With all pictures omitted, return verbatim the lines from the beginning of the records below through the line containing "governance, planning, risk".

+++

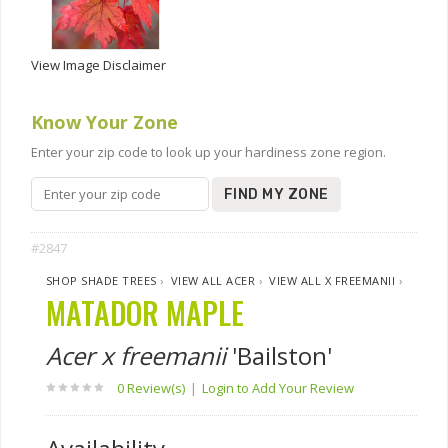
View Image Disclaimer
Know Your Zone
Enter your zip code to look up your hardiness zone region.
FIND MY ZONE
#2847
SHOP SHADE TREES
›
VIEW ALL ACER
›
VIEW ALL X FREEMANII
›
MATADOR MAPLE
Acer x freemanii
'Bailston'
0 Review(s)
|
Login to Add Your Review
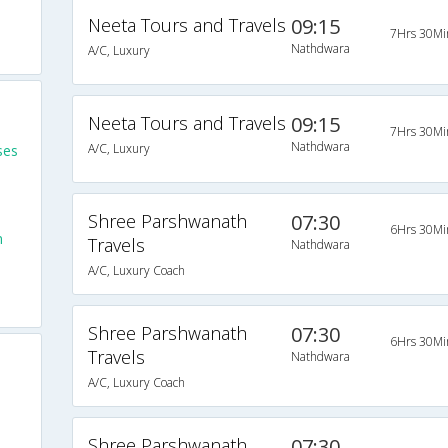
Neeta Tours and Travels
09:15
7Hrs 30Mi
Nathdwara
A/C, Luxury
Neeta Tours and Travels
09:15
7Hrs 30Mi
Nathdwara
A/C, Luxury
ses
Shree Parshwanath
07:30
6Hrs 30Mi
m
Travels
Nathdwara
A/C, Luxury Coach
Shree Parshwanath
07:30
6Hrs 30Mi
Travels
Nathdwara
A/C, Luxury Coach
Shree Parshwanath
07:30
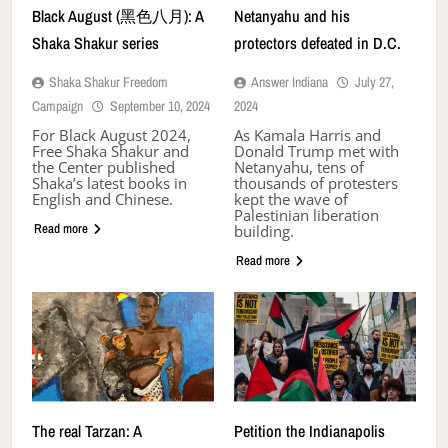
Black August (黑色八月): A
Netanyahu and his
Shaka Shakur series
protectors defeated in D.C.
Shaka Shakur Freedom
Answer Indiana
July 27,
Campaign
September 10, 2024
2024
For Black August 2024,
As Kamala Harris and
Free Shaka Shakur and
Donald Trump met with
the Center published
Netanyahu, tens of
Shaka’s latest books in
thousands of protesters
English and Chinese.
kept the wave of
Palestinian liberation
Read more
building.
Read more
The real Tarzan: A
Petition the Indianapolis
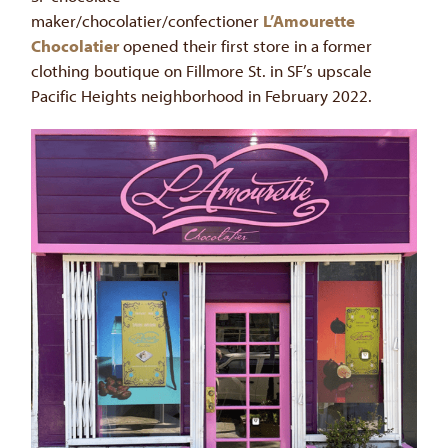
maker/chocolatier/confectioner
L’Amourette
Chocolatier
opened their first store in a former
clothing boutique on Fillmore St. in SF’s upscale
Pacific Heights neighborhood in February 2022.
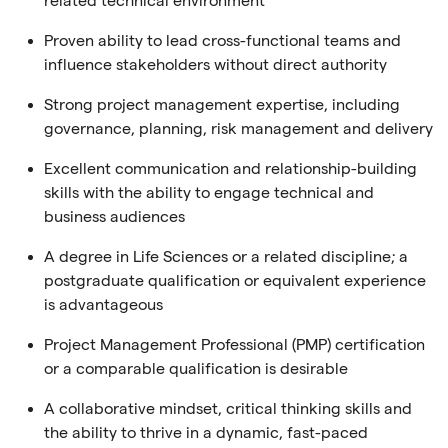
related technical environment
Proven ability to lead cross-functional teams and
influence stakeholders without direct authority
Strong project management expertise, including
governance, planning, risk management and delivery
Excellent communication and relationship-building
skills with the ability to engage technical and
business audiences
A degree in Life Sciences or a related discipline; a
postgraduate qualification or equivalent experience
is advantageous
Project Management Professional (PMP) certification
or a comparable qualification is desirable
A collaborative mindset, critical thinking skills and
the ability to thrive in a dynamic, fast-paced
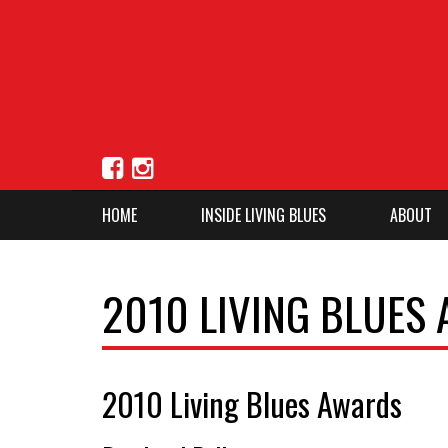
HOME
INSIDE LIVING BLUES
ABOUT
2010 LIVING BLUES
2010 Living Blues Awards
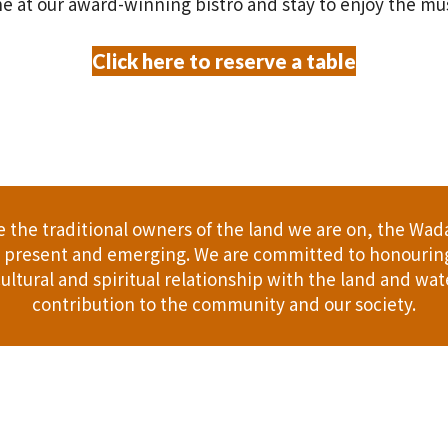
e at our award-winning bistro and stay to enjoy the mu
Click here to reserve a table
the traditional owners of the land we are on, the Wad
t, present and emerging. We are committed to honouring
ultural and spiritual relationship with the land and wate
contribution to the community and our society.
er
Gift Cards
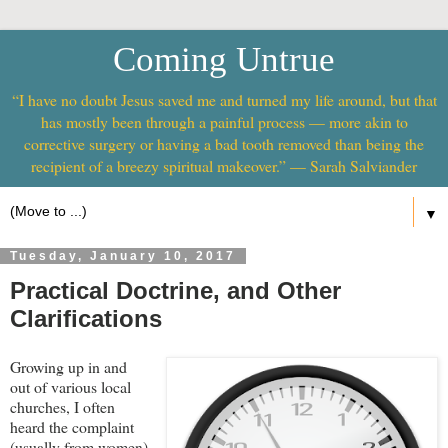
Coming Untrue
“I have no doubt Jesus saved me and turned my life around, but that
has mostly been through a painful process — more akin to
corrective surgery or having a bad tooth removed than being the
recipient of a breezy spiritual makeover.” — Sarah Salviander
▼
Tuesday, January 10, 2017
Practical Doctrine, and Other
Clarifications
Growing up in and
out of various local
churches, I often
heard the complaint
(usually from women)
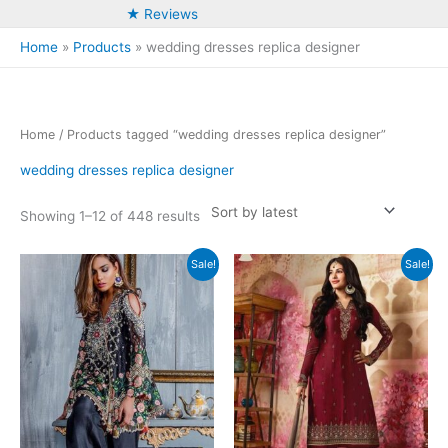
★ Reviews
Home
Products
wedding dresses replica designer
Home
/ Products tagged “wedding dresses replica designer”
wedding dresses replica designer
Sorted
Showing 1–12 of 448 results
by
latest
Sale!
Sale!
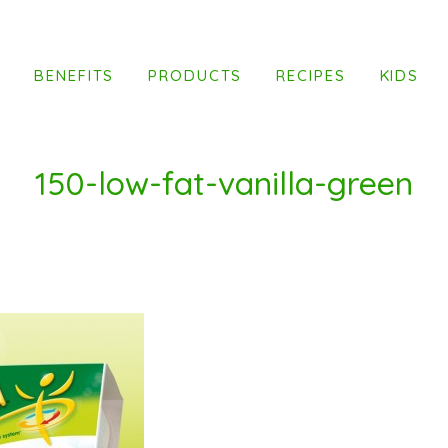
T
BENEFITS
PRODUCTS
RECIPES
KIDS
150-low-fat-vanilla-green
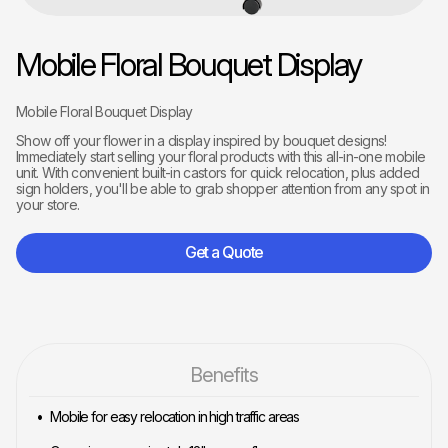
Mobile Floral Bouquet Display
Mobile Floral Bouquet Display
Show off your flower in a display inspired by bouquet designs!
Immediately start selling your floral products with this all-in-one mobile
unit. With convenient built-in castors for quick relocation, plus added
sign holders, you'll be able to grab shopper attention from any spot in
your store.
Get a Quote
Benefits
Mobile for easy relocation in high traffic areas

+++

> [Task result]
View Image Disclaimer
Know Your Zone
Enter your zip code to look up your hardiness zone region.
FIND MY ZONE
#2847
SHOP SHADE TREES
›
VIEW ALL ACER
›
VIEW ALL X FREEMANII
›
MATADOR MAPLE
Acer x freemanii
'Bailston'
0 Review(s)
|
Login to Add Your Review
Neeta Tours and Travels
09:15
7Hrs 30Mi
Nathdwara
A/C, Luxury
Neeta Tours and Travels
09:15
7Hrs 30Mi
Nathdwara
A/C, Luxury
ses
Shree Parshwanath
07:30
6Hrs 30Mi
m
Travels
Nathdwara
A/C, Luxury Coach
Shree Parshwanath
07:30
6Hrs 30Mi
Travels
Nathdwara
A/C, Luxury Coach
Shree Parshwanath
07:30
Black August (黑色八月): A
Netanyahu and his
Shaka Shakur series
protectors defeated in D.C.
Shaka Shakur Freedom
Answer Indiana
July 27,
Campaign
September 10, 2024
2024
For Black August 2024,
As Kamala Harris and
Free Shaka Shakur and
Donald Trump met with
the Center published
Netanyahu, tens of
Shaka’s latest books in
thousands of protesters
English and Chinese.
kept the wave of
Palestinian liberation
Read more
building.
Read more
The real Tarzan: A
Petition the Indianapolis
maker/chocolatier/confectioner
L’Amourette
Chocolatier
opened their first store in a former
clothing boutique on Fillmore St. in SF’s upscale
Pacific Heights neighborhood in February 2022.
related technical environment
Proven ability to lead cross-functional teams and
influence stakeholders without direct authority
Strong project management expertise, including
governance, planning, risk management and delivery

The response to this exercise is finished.